On my walk back to the hotel I stopped at a small cafe for a cup of coffee and a slightly green banana. I was thinking that this had been a great start to the morning as I reached the corner opposite the hotel. I was about to step into the street when my heart skipped a beat. For the briefest of moments I thought I had seen a hand disappear behind the curtain of my room. Fourth floor. Corner room. Is that my room? Are my bearings off? No, there are the purple Copihues in the flowerbox. That is my room! I tried to calm myself as I walked across the street. Perhaps it was the maid. No, she hadn't ever shown up before ten o'clock, and a quick glance at my watch confirmed it was still before nine. As I approached the main lobby entrance I found myself casually pass, turning my head to the North, away from the hotel. Hopefully nobody inside had taken any notice of me. Just then I had another startle as the loud, throaty throttle of a motorcycle came around the corner where I had just crossed. A tall, skinny white guy wearing a bomber jacket and aviator sunglasses straddling the powerful machine drove by staring right at me. Something in his appearance and his look of vague recognition solidified my decision to leave at once.

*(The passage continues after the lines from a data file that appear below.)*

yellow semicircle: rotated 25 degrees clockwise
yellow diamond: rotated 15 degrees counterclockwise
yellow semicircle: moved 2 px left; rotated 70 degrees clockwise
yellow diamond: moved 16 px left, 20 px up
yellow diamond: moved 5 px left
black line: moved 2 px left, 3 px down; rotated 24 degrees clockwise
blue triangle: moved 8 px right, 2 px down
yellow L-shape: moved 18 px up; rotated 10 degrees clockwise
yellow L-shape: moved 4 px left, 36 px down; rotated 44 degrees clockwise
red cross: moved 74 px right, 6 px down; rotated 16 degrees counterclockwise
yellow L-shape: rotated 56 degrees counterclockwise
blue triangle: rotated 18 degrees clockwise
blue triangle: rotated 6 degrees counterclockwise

Here on the coast, 300 miles away (I'll tell you exactly where when I return), yesterday feels like a surreal blur. Honestly I have no real justification for the course of action I took. I have no enemies or rational reason for believing that I am in any danger. I just felt like it was the right thing to do at that moment. Needless to say my break was clean, swift and all encompassing. The Sat phone is down a storm drain, floating somewhere below the streets of El Calafate. My backpack and laptop are probably still sitting where I left them in the suite 407. A homeless guy living under a bridge on Route 9 is wearing my clothes right now, and only the lady in the market two towns over knows that my hair wasn't bleach blond this morning...

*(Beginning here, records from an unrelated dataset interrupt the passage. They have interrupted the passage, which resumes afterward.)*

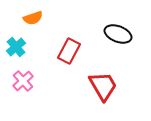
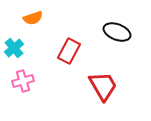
black ellipse: moved 1 px left, 2 px up
cyan cross: moved 2 px left, 1 px down
pink cross: rotated 25 degrees clockwise
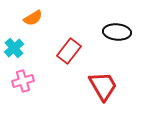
orange semicircle: rotated 12 degrees counterclockwise
black ellipse: rotated 16 degrees counterclockwise
red rectangle: rotated 10 degrees clockwise
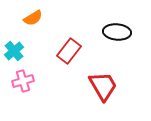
cyan cross: moved 3 px down
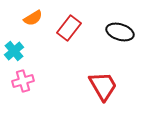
black ellipse: moved 3 px right; rotated 12 degrees clockwise
red rectangle: moved 23 px up
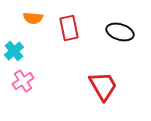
orange semicircle: rotated 36 degrees clockwise
red rectangle: rotated 50 degrees counterclockwise
pink cross: rotated 15 degrees counterclockwise
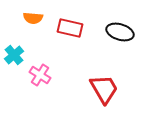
red rectangle: moved 1 px right; rotated 65 degrees counterclockwise
cyan cross: moved 4 px down
pink cross: moved 17 px right, 6 px up; rotated 25 degrees counterclockwise
red trapezoid: moved 1 px right, 3 px down
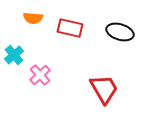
pink cross: rotated 15 degrees clockwise
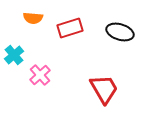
red rectangle: rotated 30 degrees counterclockwise
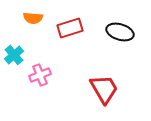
pink cross: rotated 20 degrees clockwise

I can imagine the course that my life might have taken had that hand not appeared at my window. I am sure that someone on the outside, looking in at my life would believe that I have just thrown away the perfect life... Every man's dream. Perhaps yesterday morning in the mission courtyard was meant to be. I can't ask the "what ifs". It does no good to live in the past, to dwell on what could have been.
What's that?
It is.
It's her father and little sister! She looks just like her too. Where's the back door?
I'll write you again soon.
Love,
Edwardo
1 comment:
I haven't seen your hair bleach-blond since that time Peter convinced you to dye your hair because he said it would make you look more like "Robin from the High Mountain Rangers" --- not sure what movie that was for.